When to seek neurological assessment
Neurological assessment should be sought when parents or caregivers notice persistent or progressive abnormal movements in their child. This includes the onset of tremors, unusual jerking movements or any involuntary movements that interfere with daily activities. Changes in gait pattern, frequent falls or difficulty with tasks requiring fine motor skills should also prompt evaluation. It’s particularly important to seek assessment if these movement abnormalities are accompanied by other neurological symptoms, developmental delays, or regression of previously acquired skills. Any sudden onset of severe movement disorder, such as acute ballismus, requires immediate medical attention as it may indicate a serious underlying condition like stroke.

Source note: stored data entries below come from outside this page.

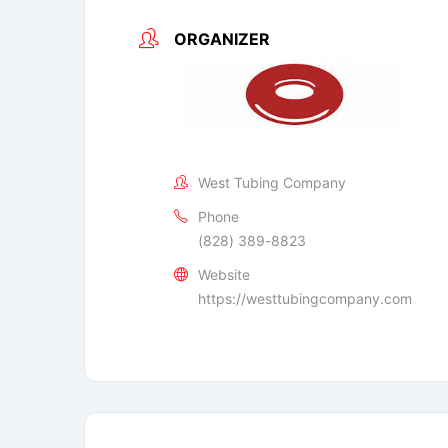
ORGANIZER
West Tubing Company
Phone
(828) 389-8823
Website
https://westtubingcompany.com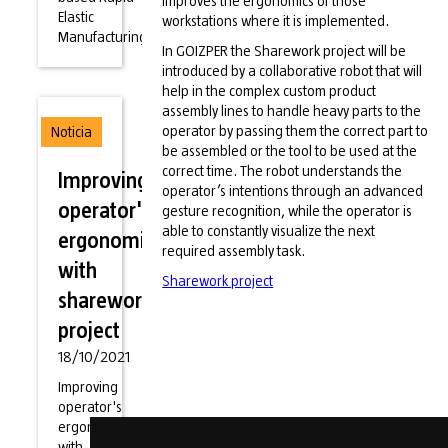
improves the ergonomics of those
Elastic
workstations where it is implemented.
Manufacturing)
In GOIZPER the Sharework project will be
introduced by a collaborative robot that will
help in the complex custom product
assembly lines to handle heavy parts to the
operator by passing them the correct part to
Noticia
be assembled or the tool to be used at the
correct time. The robot understands the
Improving
operator’s intentions through an advanced
operator's
gesture recognition, while the operator is
able to constantly visualize the next
ergonomics
required assembly task.
with
Sharework project
sharework
project
18/10/2021
Improving
operator's
ergonomics
with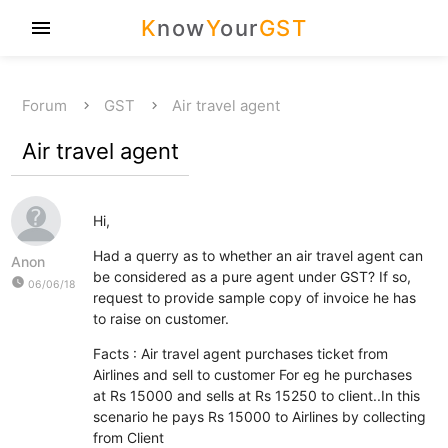
K
now
Y
our
GST
menu
Forum
GST
Air travel agent
Air travel agent
Hi,
Had a querry as to whether an air travel agent can
Anon
be considered as a pure agent under GST? If so,
watch_later
06/06/18
request to provide sample copy of invoice he has
to raise on customer.
Facts : Air travel agent purchases ticket from
Airlines and sell to customer For eg he purchases
at Rs 15000 and sells at Rs 15250 to client..In this
scenario he pays Rs 15000 to Airlines by collecting
from Client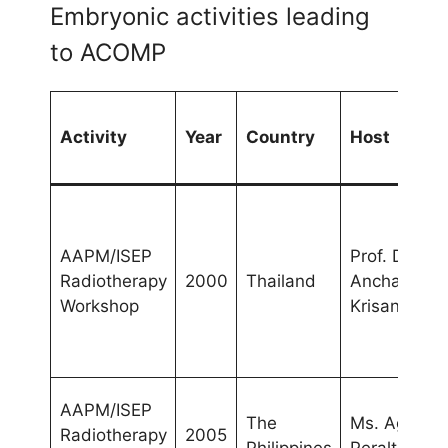
Embryonic activities leading
to ACOMP
Activity
Year
Country
Host
AAPM/ISEP
Prof. Dr.
Radiotherapy
2000
Thailand
Anchali
Workshop
Krisanachin
AAPM/ISEP
The
Ms. Agnette
Radiotherapy
2005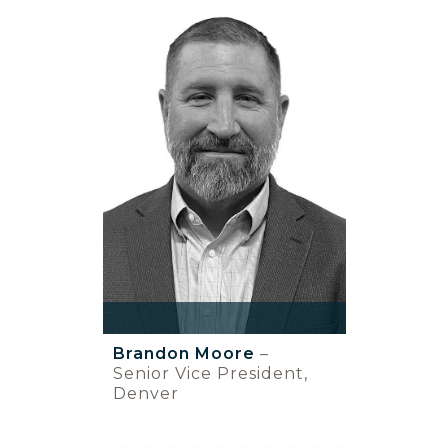
Brandon Moore
–
Senior Vice President,
Denver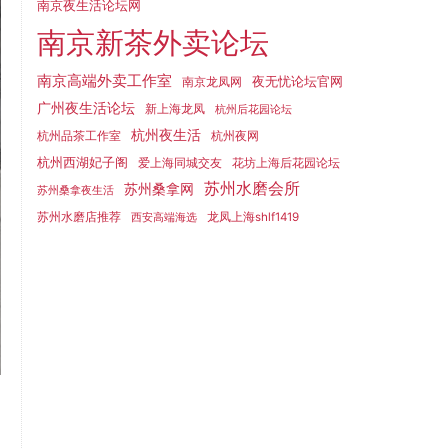
南京夜生活论坛网
南京新茶外卖论坛
南京高端外卖工作室
夜无忧论坛官网
南京龙凤网
广州夜生活论坛
新上海龙凤
杭州后花园论坛
杭州夜生活
杭州品茶工作室
杭州夜网
杭州西湖妃子阁
爱上海同城交友
花坊上海后花园论坛
苏州水磨会所
苏州桑拿网
苏州桑拿夜生活
苏州水磨店推荐
龙凤上海shlf1419
西安高端海选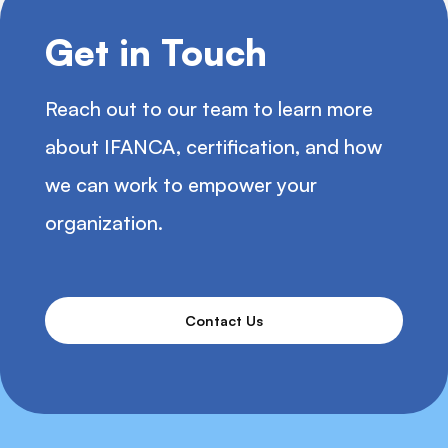
Get in Touch
Reach out to our team to learn more
about IFANCA, certification, and how
we can work to empower your
organization.
Contact Us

Investigation and treatment strategies
Investigation of movement and gait disorders typically begins with a detailed neurological examination and thorough medical history, including family history and developmental milestones. Neuroimaging studies such as MRI may be performed to look for structural brain abnormalities or signs of neurodegenerative processes. In some cases, genetic testing may be recommended, especially if there’s a family history of movement disorders or suspicion of a genetic syndrome. Specialised tests like DaTscan might be used in certain conditions to assess the dopamine system. Blood and urine tests can help rule out metabolic or autoimmune causes. In some cases, electromyography (EMG) or nerve conduction studies may be useful to assess neuromuscular function.
Treatment strategies are tailored to the specific movement disorder and its underlying cause. For some conditions, medications can be highly effective. For example, levodopa may be used in dopa-responsive dystonia, while anti-epileptic drugs might help in certain forms of tremor or chorea. Botulinum toxin injections can be beneficial for focal dystonias. In cases of severe, medication-resistant disorders, surgical interventions like deep brain stimulation might be considered. Many children benefit from a multidisciplinary approach including physical therapy to improve gait and balance, occupational therapy for fine motor skills and speech therapy if oral movements are affected. Adaptive devices and assistive technologies can help improve independence and quality of life. For tic disorders, behavioural therapies like habit reversal training may be beneficial. Regular follow-up is essential to monitor the progression of symptoms and adjust treatment plans as needed. Additionally, psychological support is often valuable to help children and families cope with the challenges posed by these disorders.